Unter der Überschrift "Die WWU - ganz die Alte oder alles neu?" skizzierte Johannes Wessels aktuelle Entwicklungen und Strategien der Universität Münster. Dazu zählten beispielsweise die Bewerbungen der WWU in der Exzellenzstrategie des Bundes und der Länder, größere Bauprojekte wie etwas das "Center For Soft Nanoscience", aktuelle Forschungs-Schwerpunkte sowie herausragende Preise und Auszeichnungen aus der jüngeren Vergangenheit. Auf besonders großes Interesse stießen die Pläne der Universität und der Stadt Münster für einen Musikcampus unweit des Schlosses und für den Campus der Religionen auf dem Gelände des Hüfferstifts, der die katholisch- und evangelisch-theologischen Fakultäten und das Zentrum für Islamische Theologie unter einem Dach vereinen soll.

Nicht nur der Rektor, auch die Gäste waren begeistert. "Ein herausragender Abend mit einem hochinteressanten Vortrag", urteilten Prof. Dr. Erdmann Sturm und seine Ehefrau Elisabeth Sturm (Evangelisch-Theologische Faktultät). "Ich nehme viele neue und spannende Details mit, die der Rektor angenehm sachlich und informativ vorgetragen hat - eine sehr gute Idee", fügte Prof. Dr. Klaus Lüdicke (Katholisch-Theologische Fakultät) hinzu.

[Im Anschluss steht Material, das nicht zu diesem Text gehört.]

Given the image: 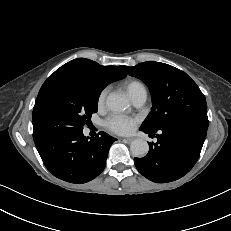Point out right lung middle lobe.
I'll use <instances>...</instances> for the list:
<instances>
[{"label": "right lung middle lobe", "mask_w": 231, "mask_h": 231, "mask_svg": "<svg viewBox=\"0 0 231 231\" xmlns=\"http://www.w3.org/2000/svg\"><path fill=\"white\" fill-rule=\"evenodd\" d=\"M105 86L89 75L44 82L32 114L33 138L52 139L82 131L97 112L98 98Z\"/></svg>", "instance_id": "1"}]
</instances>
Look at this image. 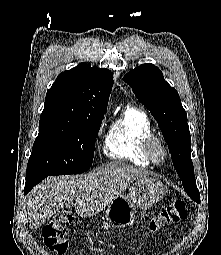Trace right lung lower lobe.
Listing matches in <instances>:
<instances>
[{
  "mask_svg": "<svg viewBox=\"0 0 221 255\" xmlns=\"http://www.w3.org/2000/svg\"><path fill=\"white\" fill-rule=\"evenodd\" d=\"M45 177L47 176H43V175L26 176L24 194H27L35 185H37Z\"/></svg>",
  "mask_w": 221,
  "mask_h": 255,
  "instance_id": "right-lung-lower-lobe-1",
  "label": "right lung lower lobe"
}]
</instances>
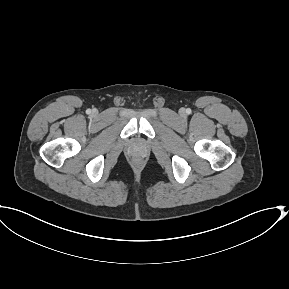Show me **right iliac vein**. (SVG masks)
I'll use <instances>...</instances> for the list:
<instances>
[{
    "instance_id": "1",
    "label": "right iliac vein",
    "mask_w": 289,
    "mask_h": 289,
    "mask_svg": "<svg viewBox=\"0 0 289 289\" xmlns=\"http://www.w3.org/2000/svg\"><path fill=\"white\" fill-rule=\"evenodd\" d=\"M96 113H97V112L94 110V111H93V114H96Z\"/></svg>"
}]
</instances>
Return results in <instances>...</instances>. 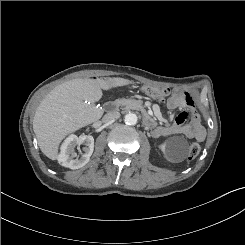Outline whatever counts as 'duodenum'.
I'll list each match as a JSON object with an SVG mask.
<instances>
[{
	"label": "duodenum",
	"instance_id": "duodenum-1",
	"mask_svg": "<svg viewBox=\"0 0 245 245\" xmlns=\"http://www.w3.org/2000/svg\"><path fill=\"white\" fill-rule=\"evenodd\" d=\"M117 106H118L117 102H115V101L109 102L106 105V110L107 111H114L117 108ZM143 120H144L145 125H147L149 127L153 126V123H154L153 119L149 115H145Z\"/></svg>",
	"mask_w": 245,
	"mask_h": 245
}]
</instances>
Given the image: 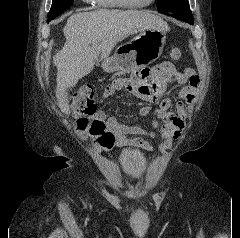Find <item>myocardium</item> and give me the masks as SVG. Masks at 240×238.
<instances>
[{"mask_svg":"<svg viewBox=\"0 0 240 238\" xmlns=\"http://www.w3.org/2000/svg\"><path fill=\"white\" fill-rule=\"evenodd\" d=\"M124 7H145L151 5L155 0H149L147 2H135L130 0H118Z\"/></svg>","mask_w":240,"mask_h":238,"instance_id":"f54148a6","label":"myocardium"}]
</instances>
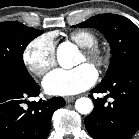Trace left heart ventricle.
<instances>
[{
  "label": "left heart ventricle",
  "instance_id": "obj_1",
  "mask_svg": "<svg viewBox=\"0 0 139 139\" xmlns=\"http://www.w3.org/2000/svg\"><path fill=\"white\" fill-rule=\"evenodd\" d=\"M85 62H87L86 57H85V55L83 53H81V55H80V57H79V59L77 61V65H81V64H83Z\"/></svg>",
  "mask_w": 139,
  "mask_h": 139
}]
</instances>
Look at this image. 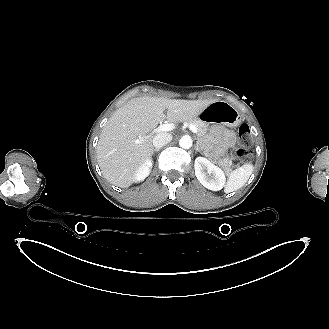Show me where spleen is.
Segmentation results:
<instances>
[{
	"mask_svg": "<svg viewBox=\"0 0 329 329\" xmlns=\"http://www.w3.org/2000/svg\"><path fill=\"white\" fill-rule=\"evenodd\" d=\"M252 172V164H244L243 166L232 171L229 174L228 181L225 186V193H230L241 188L247 182Z\"/></svg>",
	"mask_w": 329,
	"mask_h": 329,
	"instance_id": "1",
	"label": "spleen"
}]
</instances>
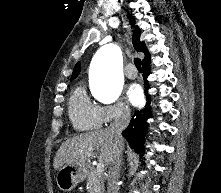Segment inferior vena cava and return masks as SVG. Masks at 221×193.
<instances>
[{
	"mask_svg": "<svg viewBox=\"0 0 221 193\" xmlns=\"http://www.w3.org/2000/svg\"><path fill=\"white\" fill-rule=\"evenodd\" d=\"M130 110L128 108H120L114 122L110 125L109 130L113 133L116 143L122 139V131L128 126L130 122ZM122 148L119 147L116 155L111 163L108 178L107 193H118V181L120 177V168L122 164Z\"/></svg>",
	"mask_w": 221,
	"mask_h": 193,
	"instance_id": "602c4592",
	"label": "inferior vena cava"
}]
</instances>
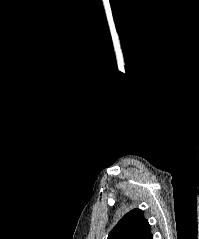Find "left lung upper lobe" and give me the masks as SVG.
<instances>
[{
  "label": "left lung upper lobe",
  "instance_id": "obj_1",
  "mask_svg": "<svg viewBox=\"0 0 199 239\" xmlns=\"http://www.w3.org/2000/svg\"><path fill=\"white\" fill-rule=\"evenodd\" d=\"M107 239H153V235L142 210L133 209L119 220Z\"/></svg>",
  "mask_w": 199,
  "mask_h": 239
}]
</instances>
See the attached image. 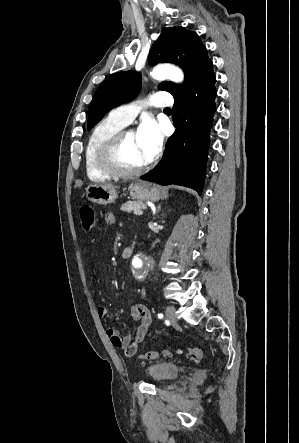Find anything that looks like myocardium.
<instances>
[{"label": "myocardium", "mask_w": 299, "mask_h": 443, "mask_svg": "<svg viewBox=\"0 0 299 443\" xmlns=\"http://www.w3.org/2000/svg\"><path fill=\"white\" fill-rule=\"evenodd\" d=\"M130 131L120 130L108 141H106L99 152V165L101 169L110 176L117 178H129L145 171L149 164L145 163L137 168H125L119 163V154L126 135Z\"/></svg>", "instance_id": "obj_1"}]
</instances>
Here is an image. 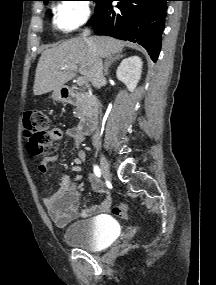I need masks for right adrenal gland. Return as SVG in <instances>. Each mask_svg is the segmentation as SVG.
<instances>
[{
	"label": "right adrenal gland",
	"instance_id": "1",
	"mask_svg": "<svg viewBox=\"0 0 216 285\" xmlns=\"http://www.w3.org/2000/svg\"><path fill=\"white\" fill-rule=\"evenodd\" d=\"M123 55L122 54H117V55H113V56H109L105 59L104 62V74L108 75V68L109 66L116 60L122 58Z\"/></svg>",
	"mask_w": 216,
	"mask_h": 285
}]
</instances>
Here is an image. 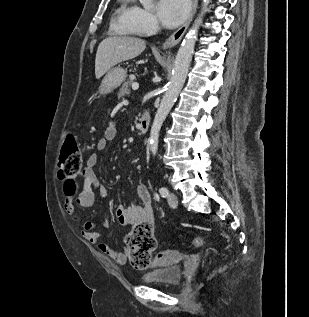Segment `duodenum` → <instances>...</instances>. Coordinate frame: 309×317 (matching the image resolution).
I'll return each mask as SVG.
<instances>
[{
  "label": "duodenum",
  "mask_w": 309,
  "mask_h": 317,
  "mask_svg": "<svg viewBox=\"0 0 309 317\" xmlns=\"http://www.w3.org/2000/svg\"><path fill=\"white\" fill-rule=\"evenodd\" d=\"M150 122H151L150 115L147 112L143 113L137 125V128L140 134H145L148 131Z\"/></svg>",
  "instance_id": "obj_1"
}]
</instances>
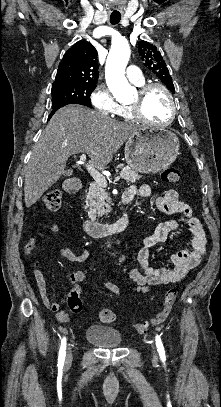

Johannes Wessels wies schließlich darauf hin, dass sich viele Emeriti nach wie vor für die Universität und Fächer engagierten. Manche von ihnen investierten weiterhin Zeit in die Forschung oder in die Betreuung von Studierenden und Wissenschaftlern. Andere seien als Unterstützer für das Stipendienprogramm "ProTalent" der WWU aktiv oder hätten Initiativen innerhalb und außerhalb der Universität gegründet. "Sie alle sind nach wie vor mit Herzblut für eine gute Sache aktiv - und dafür gilt Ihnen allen unser großer Dank."